AI-Driven Equity Issuance Sets Record in Global Capital Markets During First Half of 2026

AI-Driven Equity Issuance Sets Record in Global Capital Markets During First Half of 2026



In the first half of 2026, the global equity capital markets (ECM) experienced a transformative wave, primarily driven by artificial intelligence-related equity issuance. This period saw a remarkable increase in activity, largely attributed to the historic IPO of SpaceX, which alone accounted for a staggering USD 86.2 billion. According to the latest ECM Highlights report by Dealogic, global ECM issuance reached a monumental USD 729.4 billion, marking an over 73% increase compared to the same period last year.

A Closer Look at the Statistics


The statistics unveil a standout trend in the market, with technology sectors dominating the landscape. These sectors contributed approximately one-third to the overall issuance volume, highlighting the growing reliance on technological advancements in capital markets. Notably, convertible bonds also achieved their highest first-half figures to date, signaling a robust investor appetite for innovative financial products.

The ECM issuance witnessed explosive growth particularly in the Americas, especially in the second quarter, which recorded the highest quarterly value in history. Not only did the SpaceX IPO take center stage, but it also typified the capital momentum largely powered by AI infrastructure expansions and its diversification into broader applications through ventures such as xAI.

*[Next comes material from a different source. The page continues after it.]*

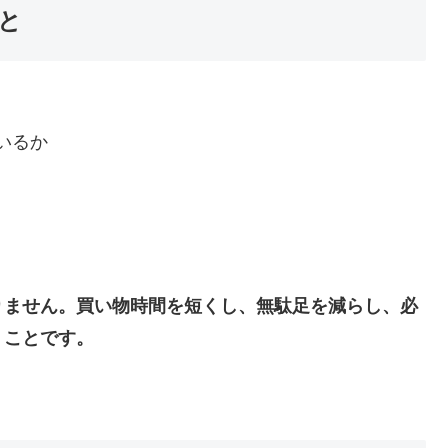
と
いるか
りません。買い物時間を短くし、無駄足を減らし、必
うことです。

Breakdown of Global Issuance


The report highlights that global IPO volumes skyrocketed to USD 207 billion in the first half of 2026, a dramatic leap from USD 68.6 billion recorded during the same period in 2025. The Americas alone accounted for USD 442 billion, showing a 104% year-on-year growth.

Technology maintained its status as the leading sector in the Americas, securing 32% of deal value from these remarkable figures. The second quarter’s ECM performance was particularly notable, with USD 303.8 billion in issuance, trailing only behind the first quarter of 2021, which reached USD 316 billion.

Meanwhile, the EMEA (Europe, the Middle East, and Africa) markets reported a 29% increase in ECM growth in the first half of 2026. This growth was boosted by notable convertible bond transactions and accelerated private equity disposals. However, the United Kingdom’s market lagged with a 14% decrease, grappling with a backlog of prospective IPOs that have yet to materialize into substantial activity.

Asia-Pacific (APAC) markets reflected contrasting dynamics, led by the efforts of China and Hong Kong, which saw over USD 105.2 billion in equity issuance. This represented a 62% year-on-year growth, underscoring the national push to back local AI champions amidst growing global competition in this domain. However, India and Japan faced challenges due to fluctuations in energy prices, primarily instigated by ongoing geopolitical tensions in the Middle East, though there are expectations for a recovery in the latter half of 2026.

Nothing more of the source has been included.